◆ **Supplied material**
★ ★ ★ ★ ★

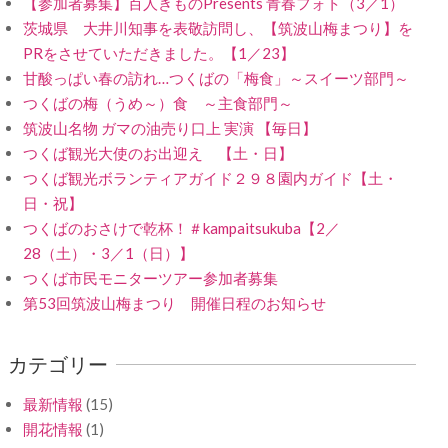
【参加者募集】百人きものPresents 青春フォト（3／1）
茨城県 大井川知事を表敬訪問し、【筑波山梅まつり】を
PRをさせていただきました。【1／23】
甘酸っぱい春の訪れ…つくばの「梅食」～スイーツ部門～
つくばの梅（うめ～）食 ～主食部門～
筑波山名物 ガマの油売り口上 実演 【毎日】
つくば観光大使のお出迎え 【土・日】
つくば観光ボランティアガイド２９８園内ガイド【土・
日・祝】
つくばのおさけで乾杯！＃kampaitsukuba【2／
28（土）・3／1（日）】
つくば市民モニターツアー参加者募集
第53回筑波山梅まつり 開催日程のお知らせ
カテゴリー
最新情報
(15)
開花情報
(1)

★ ★ ★ ★ ★

◆ **What the exercise asks**
Reproduce the material in full, word for word, and omit the pictures.

◆ **Answer to the exercise**
【参加者募集】百人きものPresents 青春フォト（3／1）
茨城県 大井川知事を表敬訪問し、【筑波山梅まつり】を
PRをさせていただきました。【1／23】
甘酸っぱい春の訪れ…つくばの「梅食」～スイーツ部門～
つくばの梅（うめ～）食 ～主食部門～
筑波山名物 ガマの油売り口上 実演 【毎日】
つくば観光大使のお出迎え 【土・日】
つくば観光ボランティアガイド２９８園内ガイド【土・
日・祝】
つくばのおさけで乾杯！＃kampaitsukuba【2／
28（土）・3／1（日）】
つくば市民モニターツアー参加者募集
第53回筑波山梅まつり 開催日程のお知らせ
カテゴリー
最新情報
(15)
開花情報
(1)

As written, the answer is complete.